Ahem. Sorry, I’m just a little excited to finally be here. But I knew this day would come and the topic for this special appearance hit me like a sack of moose meat when I saw this tweet from Leanne on her recent journey home across her beloved homeland.
If you think driving across Canada for a couple days is so bad you should try spending four months in elaborate academic study of the place. That’s what happened to me last spring when one of the colleges I teach at asked me to teach Geography of U.S. and Canada.
A couple things you should know about me.
1. I never turn down an opportunity, especially when it may help pay bills.
2. As a history undergrad I once failed college geography.
I justify this failure by pointing out that the girl teaching the course was one of the worst people to ever attempt college teaching. Please also note my seething hatred for the study of dirt and topography.

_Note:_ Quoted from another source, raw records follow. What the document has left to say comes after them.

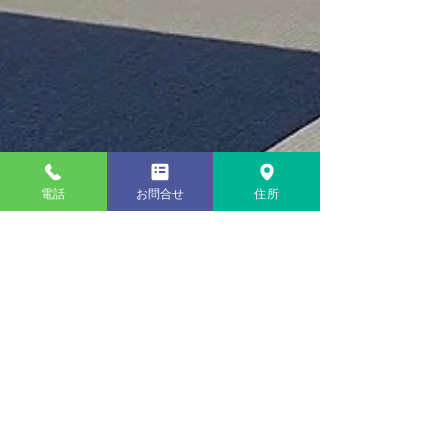
電話
お問合せ
住所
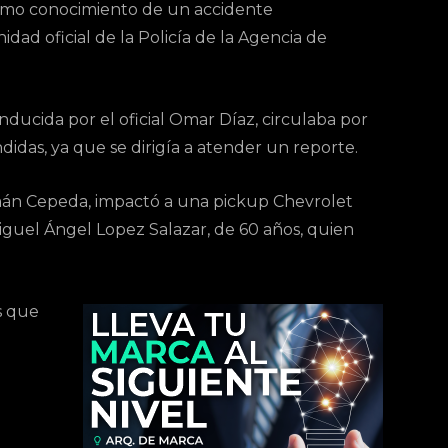
omo conocimiento de un accidente
dad oficial de la Policía de la Agencia de
ducida por el oficial Omar Díaz, circulaba por
didas, ya que se dirigía a atender un reporte.
Román Cepeda, impactó a una pickup Chevrolet
iguel Ángel Lopez Salazar, de 60 años, quien
s que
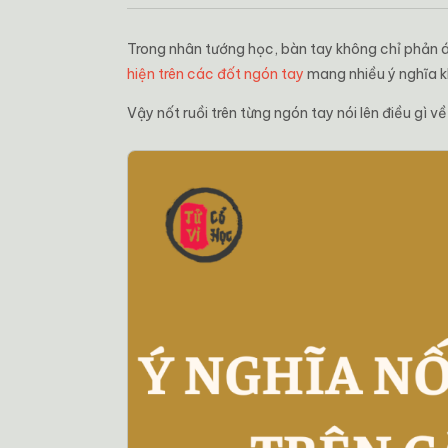
Trong nhân tướng học, bàn tay không chỉ phản 
hiện trên các đốt ngón tay
mang nhiều ý nghĩa k
Vậy nốt ruồi trên từng ngón tay nói lên điều gì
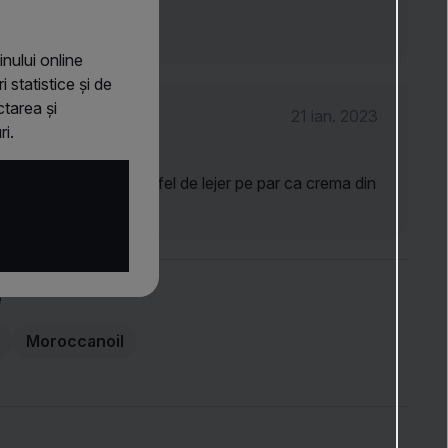
 bun
nului online
 statistice și de
tarea și
21 ian. 2023
i.
te frumos, dar nu e la fel de lejer pe par ca crema din
tion
e
r
Moroccanoil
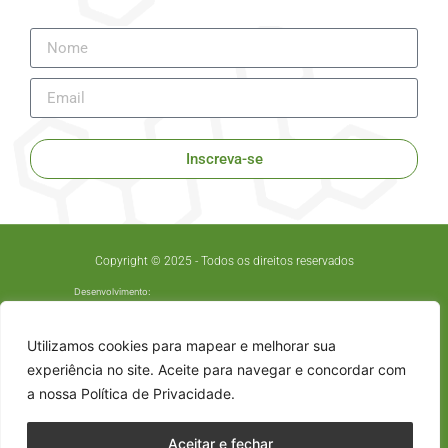
Inscreva-se
Copyright © 2025 - Todos os direitos reservados
Desenvolvimento:
Utilizamos cookies para mapear e melhorar sua
experiência no site. Aceite para navegar e concordar com
a nossa Política de Privacidade.
Aceitar e fechar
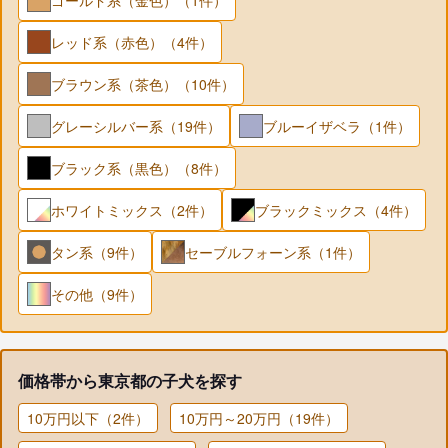
レッド系（赤色）（4件）
ブラウン系（茶色）（10件）
グレーシルバー系（19件）
ブルーイザベラ（1件）
ブラック系（黒色）（8件）
ホワイトミックス（2件）
ブラックミックス（4件）
タン系（9件）
セーブルフォーン系（1件）
その他（9件）
価格帯から東京都の子犬を探す
10万円以下（2件）
10万円～20万円（19件）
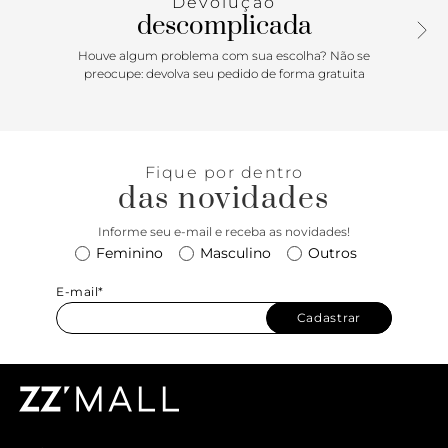
Devolução
enquanto a construção resistente e o acabamento woven
descomplicada
adicionam textura e expressão autêntica.
Houve algum problema com sua escolha? Não se
preocupe: devolva seu pedido de forma gratuita
Fique por dentro
das novidades
Informe seu e-mail e receba as novidades!
Feminino
Masculino
Outros
E-mail*
Cadastrar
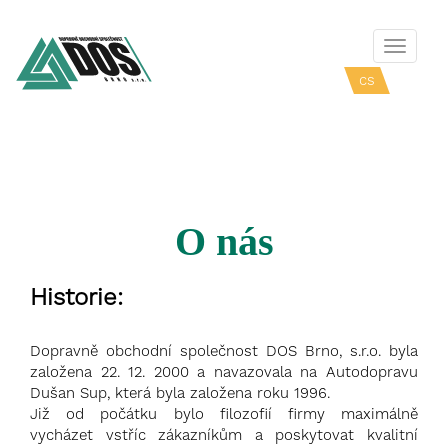
Přepno
navigac
cs
en
O nás
Historie:
Dopravně obchodní společnost DOS Brno, s.r.o. byla
založena 22. 12. 2000 a navazovala na Autodopravu
Dušan Sup, která byla založena roku 1996.
Již od počátku bylo filozofií firmy maximálně
vycházet vstříc zákazníkům a poskytovat kvalitní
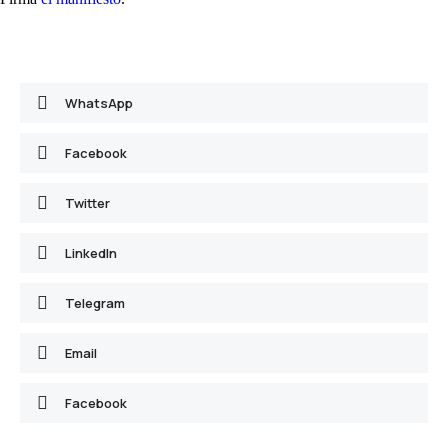
WhatsApp
Facebook
Twitter
LinkedIn
Telegram
Email
Facebook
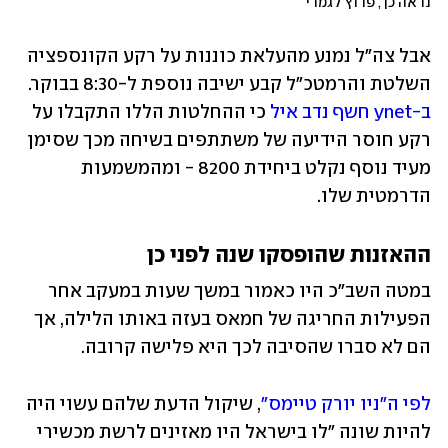
נראה כך, פרוץ לגמרי
אבל צה"ל נמנע מהעלאת כוננות על רקע הקונספציה 
השלטת והרמטכ"ל קבע ישיבה נוספת ל-8:30 בבוקר. 
ב-ynet חשף נדב איל
 כי ההחלטות הללו התקבלו על 
רקע חוסר הידיעה של משתתפים בשיחה מכך שסימן 
מעיד נוסף נקלט ביחידת 8200 - ומהמשמעות 
הדרמטית שלו. 
ההאזנות שהופסקו שנה לפני כן
במטה השב"כ היו כאמור במשך שעות במעקב אחר 
הפעילות החריגה של חמאס בעזה באותו הלילה, אך 
הם לא סברו שהסיבה לכך היא פלישה קרובה.
לפי ה"ניו יורק טיימס"
, שיקול הדעת שלהם עשוי היה 
להיות שונה "לו בישראל היו מאזינים לרשת מכשירי 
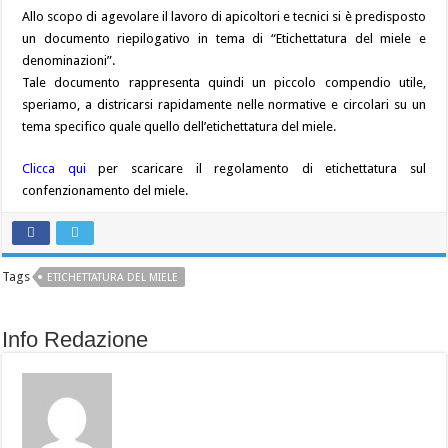
Allo scopo di agevolare il lavoro di apicoltori e tecnici si è predisposto
un documento riepilogativo in tema di “Etichettatura del miele e
denominazioni”.
Tale documento rappresenta quindi un piccolo compendio utile,
speriamo, a districarsi rapidamente nelle normative e circolari su un
tema specifico quale quello dell’etichettatura del miele.
Clicca qui
per scaricare il regolamento di etichettatura sul
confenzionamento del miele.
Tags
ETICHETTATURA DEL MIELE
Info Redazione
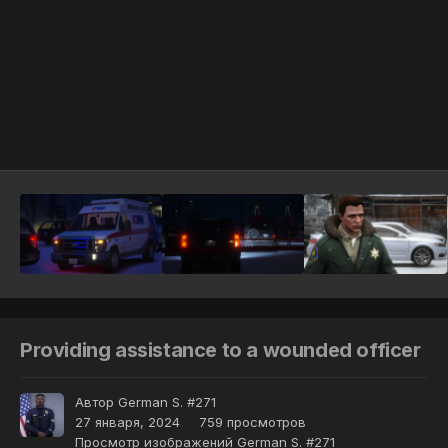
Инструменты
Providing assistance to a wounded officer
Автор
German S. #271
27 января, 2024
759 просмотров
Просмотр изображений German S. #271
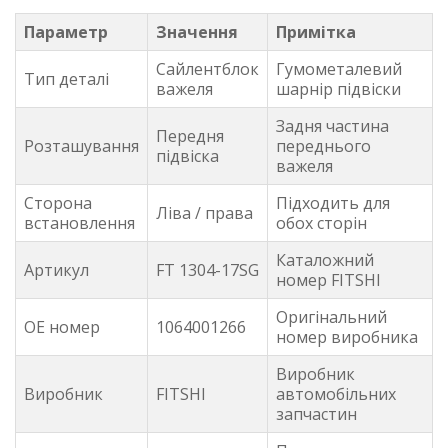
Параметр
Значення
Примітка
Сайлентблок
Гумометалевий
Тип деталі
важеля
шарнір підвіски
Задня частина
Передня
Розташування
переднього
підвіска
важеля
Сторона
Підходить для
Ліва / права
встановлення
обох сторін
Каталожний
Артикул
FT 1304-17SG
номер FITSHI
Оригінальний
OE номер
1064001266
номер виробника
Виробник
Виробник
FITSHI
автомобільних
запчастин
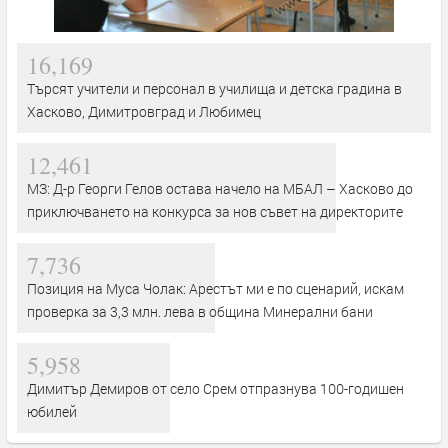
16,169
Търсят учители и персонал в училища и детска градина в
Хасково, Димитровград и Любимец
12,461
МЗ: Д-р Георги Гелов остава начело на МБАЛ – Хасково до
приключването на конкурса за нов съвет на директорите
7,736
Позиция на Муса Чолак: Арестът ми е по сценарий, искам
проверка за 3,3 млн. лева в община Минерални бани
5,958
Димитър Демиров от село Срем отпразнува 100-годишен
юбилей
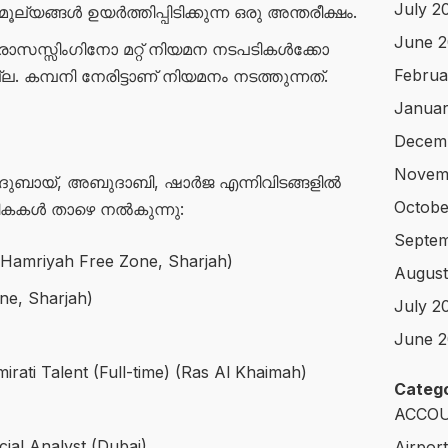
July 2
 മൂല്യങ്ങൾ ഉയർത്തിപ്പിടിക്കുന്ന ഒരു അന്തരീക്ഷം.
June 
ോസസ്സിംഗിനോ മറ്റ് നിയമന നടപടികൾക്കോ
Februa
 കമ്പനി നേരിട്ടാണ് നിയമനം നടത്തുന്നത്.
Januar
Decem
Novem
 ദുബായ്, അബുദാബി, ഷാർജ എന്നിവിടങ്ങളിൽ
Octobe
തികകൾ താഴെ നൽകുന്നു:
Septem
 (Hamriyah Free Zone, Sharjah)
August
ne, Sharjah)
July 2
June 2
rati Talent (Full-time) (Ras Al Khaimah)
Catego
ACCOU
ial Analyst (Dubai)
Airpor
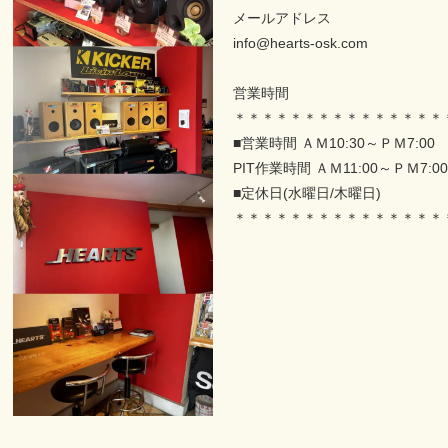
メールアドレス
info@hearts-osk.com
営業時間
＊＊＊＊＊＊＊＊＊＊＊＊＊＊＊
■営業時間 ＡＭ10:30～ＰＭ7:0
PIT作業時間 ＡＭ11:00～ＰＭ7:00
■定休日(水曜日/木曜日)
＊＊＊＊＊＊＊＊＊＊＊＊＊＊＊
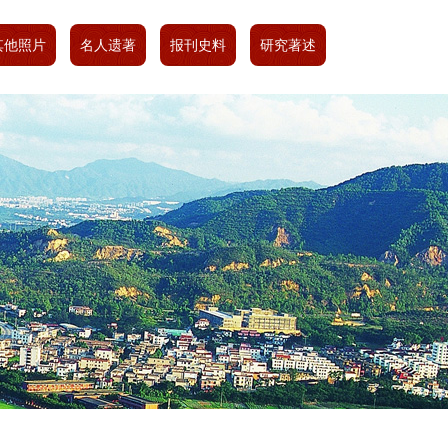
其他照片
名人遗著
报刊史料
研究著述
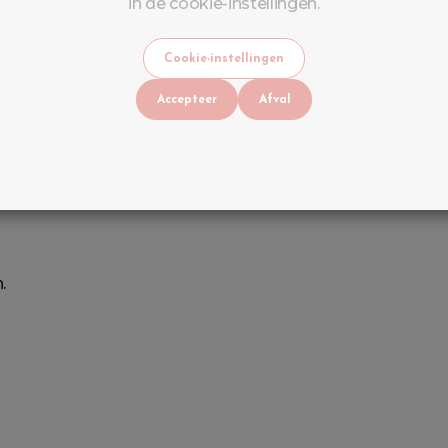
in de cookie-instellingen.
Cookie-instellingen
Accepteer
Afval
.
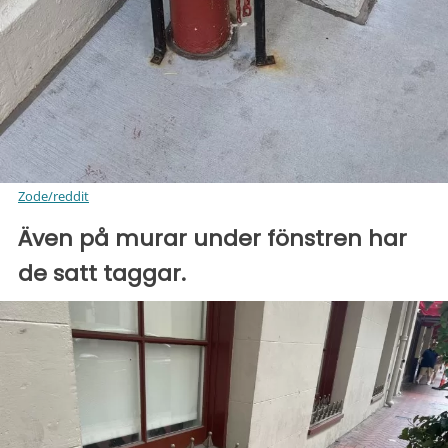
Zode/reddit
Även på murar under fönstren har
de satt taggar.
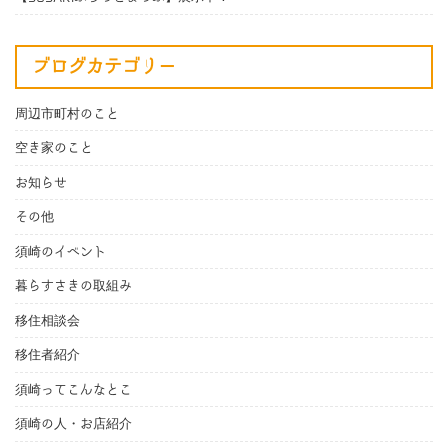
ブログカテゴリー
周辺市町村のこと
空き家のこと
お知らせ
その他
須崎のイベント
暮らすさきの取組み
移住相談会
移住者紹介
須崎ってこんなとこ
須崎の人・お店紹介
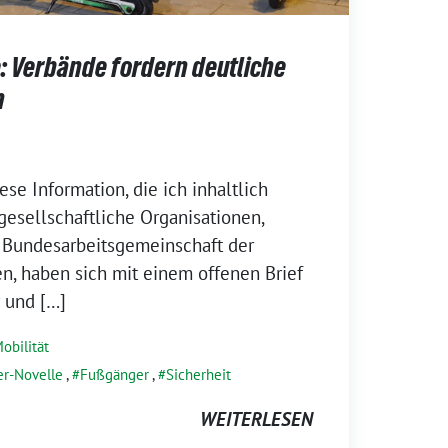
: Verbände fordern deutliche
n
iese Information, die ich inhaltlich
lgesellschaftliche Organisationen,
 Bundesarbeitsgemeinschaft der
n, haben sich mit einem offenen Brief
 und […]
obilität
er-Novelle
,
Fußgänger
,
Sicherheit
WEITERLESEN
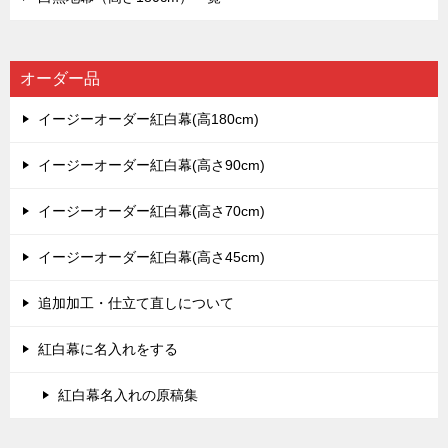
オーダー品
イージーオーダー紅白幕(高180cm)
イージーオーダー紅白幕(高さ90cm)
イージーオーダー紅白幕(高さ70cm)
イージーオーダー紅白幕(高さ45cm)
追加加工・仕立て直しについて
紅白幕に名入れをする
紅白幕名入れの原稿集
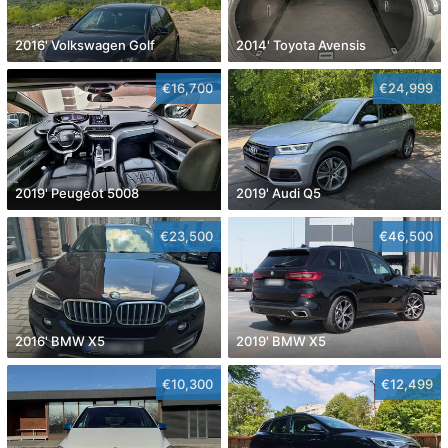
2016' Volkswagen Golf
2014' Toyota Avensis
€16,700
€24,999
2019' Peugeot 5008
2019' Audi Q5
€23,500
€46,500
2016' BMW X5
2019' BMW X5
€10,300
€12,499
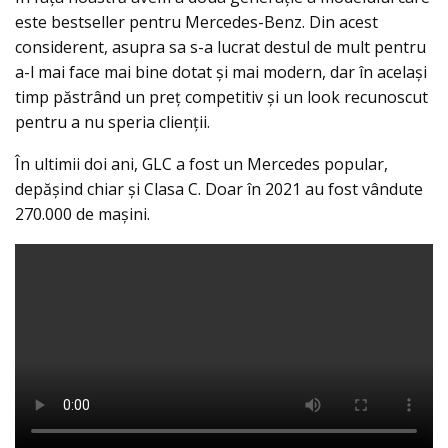
este bestseller pentru Mercedes-Benz. Din acest
considerent, asupra sa s-a lucrat destul de mult pentru
a-l mai face mai bine dotat şi mai modern, dar în acelaşi
timp păstrând un preţ competitiv şi un look recunoscut
pentru a nu speria clienţii.
În ultimii doi ani, GLC a fost un Mercedes popular,
depășind chiar și Clasa C. Doar în 2021 au fost vândute
270.000 de mașini.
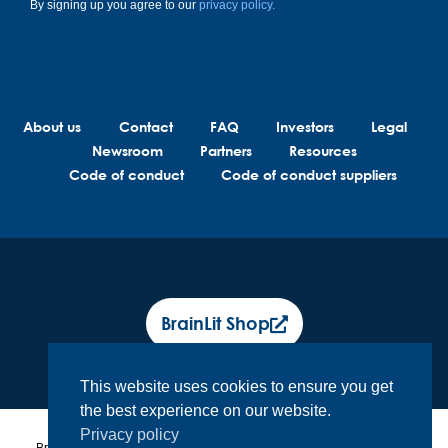
By signing up you agree to our
privacy policy.
About us
Contact
FAQ
Investors
Legal
Newsroom
Partners
Resources
Code of conduct
Code of conduct suppliers
BrainLit Shop
This website uses cookies to ensure you get
the best experience on our website.
Privacy policy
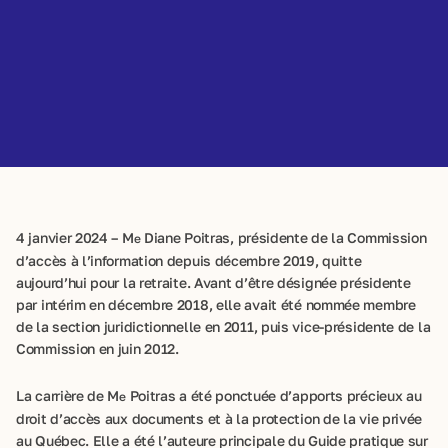
4 janvier 2024 – M
Diane Poitras, présidente de la Commission
e
d’accès à l’information depuis décembre 2019, quitte
aujourd’hui pour la retraite. Avant d’être désignée présidente
par intérim en décembre 2018, elle avait été nommée membre
de la section juridictionnelle en 2011, puis vice-présidente de la
Commission en juin 2012.
La carrière de M
Poitras a été ponctuée d’apports précieux au
e
droit d’accès aux documents et à la protection de la vie privée
au Québec. Elle a été l’auteure principale du Guide pratique sur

I love the places of the world but could care less about the acid content of soil. I barely passed biology, people, and that’s the study of my own life. So when I saw the textbook I was supposed to teach from, nay even understand, I puked on the soil in front of me. I believe that made it more acidic.
Then I realized that Canada has given us some positives for sure dontcha know. My overview Powerpoint on the country included, and I am not making this up, six pictures of Pittsburgh Penguins. Special thanks to Montreal for giving us Mario Lemieux, eh?
So in return I’d like to pay tribute to our neighbors to the north, specifically the part where a fab and funny Canadian blogger finds her inspiration. You’ll soon see why she’s a “humour” writer.
The following are actual facts as I understood them during my elaborate preparation for the single most tiresome class I’ve ever been asked to teach. This preparation included forcing myself to outline the most boring textbook ever written by a human.
1. The word Canada comes from the ancient Algonquian term Kanata which stands for “we mostly just have trees.”
2. Canada is the 2nd largest country in the world. This is one of the reasons why those Canucks act like they’re so important even though most of the junk in Canada’s trunk is barren wasteland.
3. The national symbol is a leaf. Just one leaf. Apparently the Canadian founders shared a loathing of craft time with Leanne. The planning session for the flag must’ve consisted of looking up at a tree.
4. There are lots of trees in Canada. Nearly half of the country is covered in those things. In fact, they have about 1/10th of the entire world’s forest. The truth is that they don’t even like maple syrup; they just eat it on everything in hopes of not drowning in the stuff.
5. Literally half of Canada is frozen all the time and the rest is frozen half the time. Umbilical cords are cut with ice skates so new mothers and children can practice figure eights and triple salchows on the way home from the hospital.
6. Canada has 10 provinces, 3 territories, and 1 self-loathing region that wants to secede.
7. Leanne hails from the Western Interior or Prairie Provinces, currently Alberta (motto: You’ll love us once the zombies come) which was named for legendary Inuit R & B singer Alberta Flack.
8. The largest city in Alberta is Calgary, home of a hockey team called the Flames. The team founder named them this out of desperation to be warm for once.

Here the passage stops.